(Page images and extracted text)

┏━━

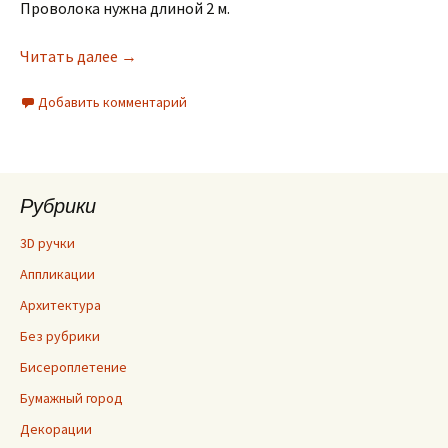
Проволока нужна длиной 2 м.
Читать далее
→
Добавить комментарий
Рубрики
3D ручки
Аппликации
Архитектура
Без рубрики
Бисероплетение
Бумажный город
Декорации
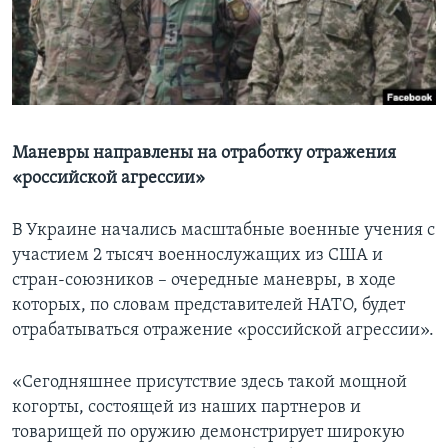
Learning English
СОЦИАЛЬНЫЕ СЕТИ
Маневры направлены на отработку отражения
«российской агрессии»
Языки
В Украине начались масштабные военные учения с
участием 2 тысяч военнослужащих из США и
стран-союзников – очередные маневры, в ходе
которых, по словам представителей НАТО, будет
отрабатываться отражение «российской агрессии».
«Сегодняшнее присутствие здесь такой мощной
когорты, состоящей из наших партнеров и
товарищей по оружию демонстрирует широкую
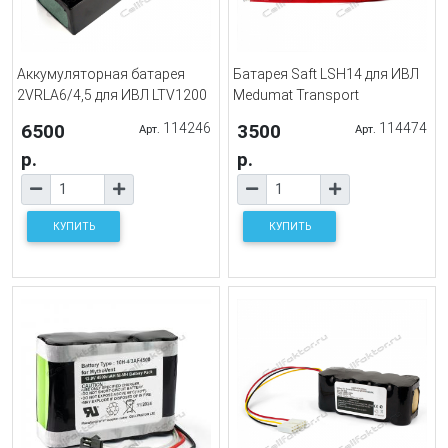
Аккумуляторная батарея
Батарея Saft LSH14 для ИВЛ
2VRLA6/4,5 для ИВЛ LTV1200
Medumat Transport
6500
114246
3500
114474
Арт.
Арт.
р.
р.
КУПИТЬ
КУПИТЬ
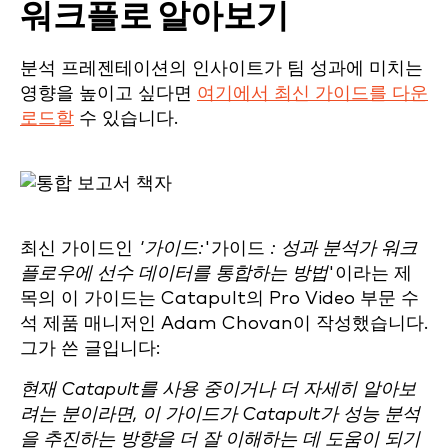
워크플로 알아보기
분석 프레젠테이션의 인사이트가 팀 성과에 미치는
영향을 높이고 싶다면
여기에서 최신 가이드를 다운
로드할
수 있습니다.
최신 가이드인
'가이드:
'가이드
: 성과 분석가 워크
플로우에 선수 데이터를 통합하는 방법
'이라는 제
목의 이 가이드는 Catapult의 Pro Video 부문 수
석 제품 매니저인 Adam Chovan이 작성했습니다.
그가 쓴 글입니다:
현재 Catapult를 사용 중이거나 더 자세히 알아보
려는 분이라면, 이 가이드가 Catapult가 성능 분석
을 추진하는 방향을 더 잘 이해하는 데 도움이 되기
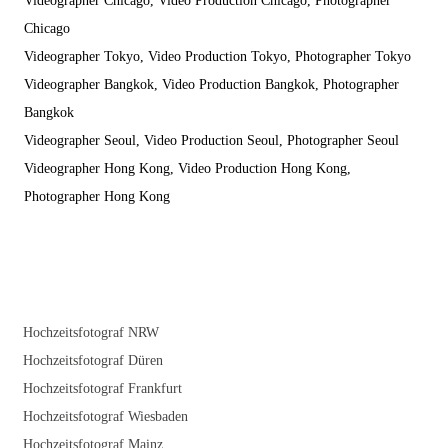
Videographer Chicago, Video Production Chicago, Photographer
Chicago
Videographer Tokyo, Video Production Tokyo, Photographer Tokyo
Videographer Bangkok, Video Production Bangkok, Photographer
Bangkok
Videographer Seoul, Video Production Seoul, Photographer Seoul
Videographer Hong Kong, Video Production Hong Kong,
Photographer Hong Kong
Hochzeitsfotograf NRW
Hochzeitsfotograf Düren
Hochzeitsfotograf Frankfurt
Hochzeitsfotograf Wiesbaden
Hochzeitsfotograf Mainz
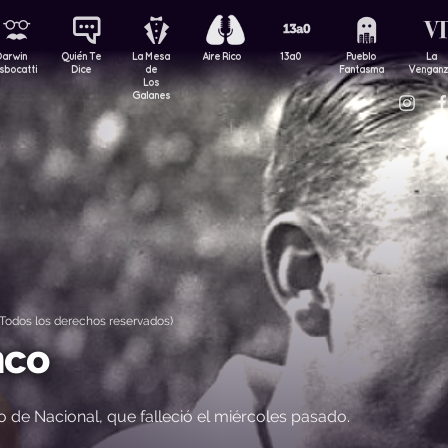
Darwin
Quién Te
La Mesa
Aire Rico
13a0
Pueblo
La
sbocatti
Dice
de
Fantasma
Vengan
Los
Galanes
odos los derechos reservados)
nco
 de Nacional, que falleció el miércoles pasado.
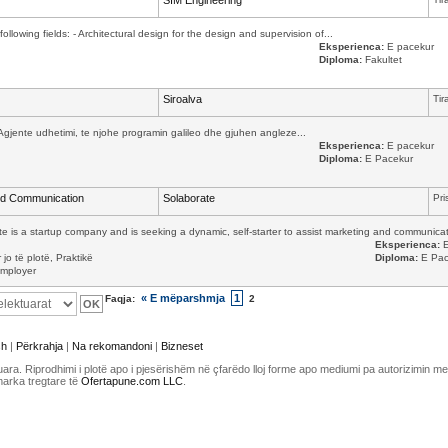
SIM Engineering
ollowing fields: - Architectural design for the design and supervision of...
Eksperienca:
E pacekur
Diploma:
Fakultet
Siroalva
Tir
 Agjente udhetimi, te njohe programin galileo dhe gjuhen angleze...
Eksperienca:
E pacekur
Diploma:
E Pacekur
and Communication
Solaborate
Pri
te is a startup company and is seeking a dynamic, self-starter to assist marketing and communicati
Eksperienca:
E
jo të plotë, Praktikë
Diploma:
E Pac
mployer
« E mëparshmja
1
Faqja:
2
sh
|
Përkrahja
|
Na rekomandoni
|
Bizneset
uara. Riprodhimi i plotë apo i pjesërishëm në çfarëdo lloj forme apo mediumi pa autorizimin 
marka tregtare të
Ofertapune.com LLC
.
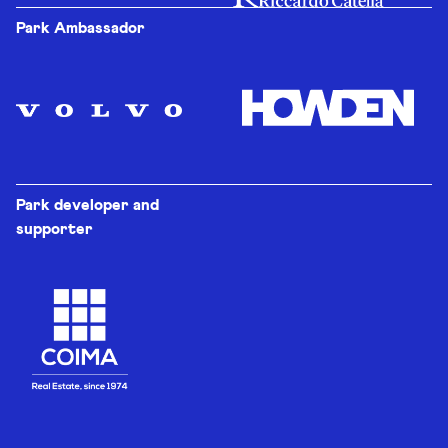
Park Ambassador
Park developer and
supporter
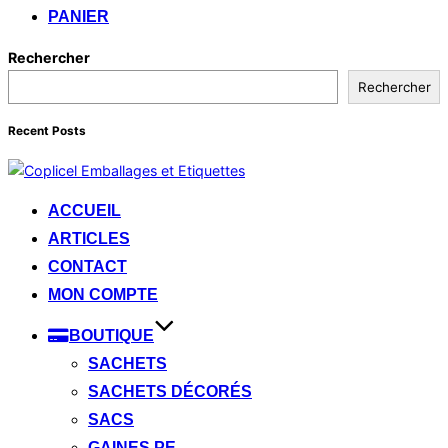
PANIER
Rechercher
Rechercher
Recent Posts
Aller
au
ACCUEIL
contenu
ARTICLES
CONTACT
MON COMPTE
BOUTIQUE
SACHETS
SACHETS DÉCORÉS
SACS
GAINES PE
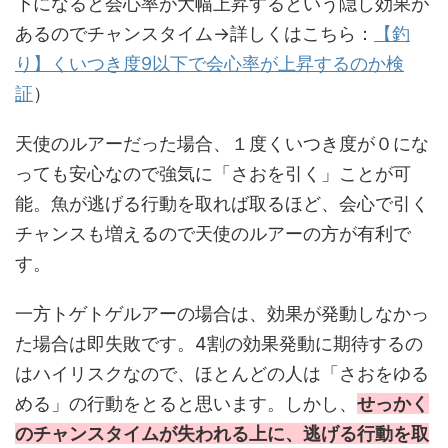
下になると会心率が大幅上昇するという隠し効果が
あるのでチャンスタイム→詳しくはこちら：
【釣
り】くいつき度9以下で会心率が上昇するのか検
証
）
天使のルアーだった場合、１度くいつき度が０にな
っても安心なので強気に「さおを引く」ことが可
能。魚が逃げる行動を取れば取るほど、会心で引く
チャンスも増えるので天使のルアーの方が有利で
す。
一方トゲトゲルアーの場合は、効果が発動しなかっ
た場合は即失敗です。4割の効果発動に期待するの
はハイリスクなので、ほとんどの人は「さおをゆる
める」の行動をとると思います。しかし、
せっかく
のチャンスタイムが失われる上に、逃げる行動を取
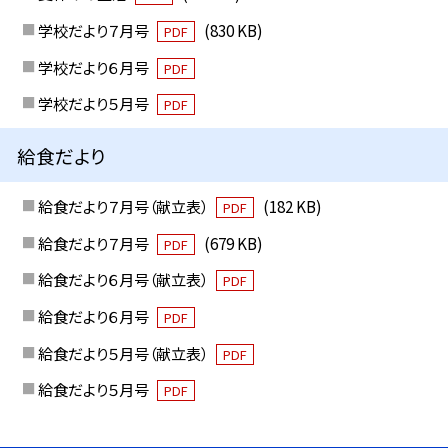
学校だより７月号
(830 KB)
PDF
学校だより６月号
PDF
学校だより５月号
PDF
給食だより
給食だより７月号（献立表）
(182 KB)
PDF
給食だより７月号
(679 KB)
PDF
給食だより６月号（献立表）
PDF
給食だより６月号
PDF
給食だより５月号（献立表）
PDF
給食だより５月号
PDF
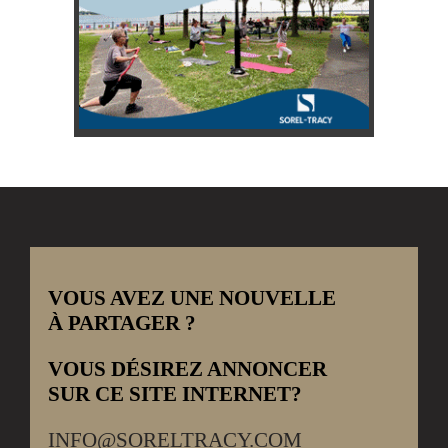
VOUS AVEZ UNE NOUVELLE
À PARTAGER ?
VOUS DÉSIREZ ANNONCER
SUR CE SITE INTERNET?
INFO@SORELTRACY.COM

┗━━

● **PROBLEM DETAILS**: Search the entries for the word "Bangkok" and show every line that has it.

● **REPLY**:
Videographer Bangkok, Video Production Bangkok, Photographer
Bangkok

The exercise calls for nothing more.